Dr. King recognized the mounting disillusionment of his fellow activists and the danger that it represented to the movement itself. In 1967, he wrote:

The minute hopes were blasted, the minute people realized that in spite of all these gains their conditions were still terrible, then violence became a part of the terminology of the movement in some segments. It is in this context that we must see what is happening now.

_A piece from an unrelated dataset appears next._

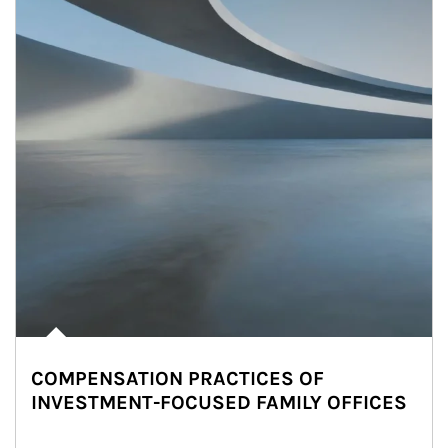
COMPENSATION PRACTICES OF
INVESTMENT-FOCUSED FAMILY OFFICES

Despite these challenges Dr. King’s final speech, delivered in Memphis, Tennessee in support of a sanitation workers strike, refused to cede ground on the issue of non-violence. In that speech King called for Americans to develop a “kind of dangerous unselfishness” that put the good of the collective above individuals concerns.

President Obama similarly understands the political and electoral consequences inherent in the disillusionment his base is suffering because, despite the hope-filled election of 2008, the country still faces economic and international challenges that seem insurmountable. But when faced with the attempted assassination of a Democratic
congresswoman and the collateral death of a half-dozen innocent bystanders, President Obama called the nation to unify and to proceed with greater civility and mutual understanding.

Leaders do not always win, but leaders always call us to believe that we are capable of making something better than what we currently believe is possible. For this ability both Dr. Martin Luther King, Jr. and President Barack Obama are distinguished as the best among the best.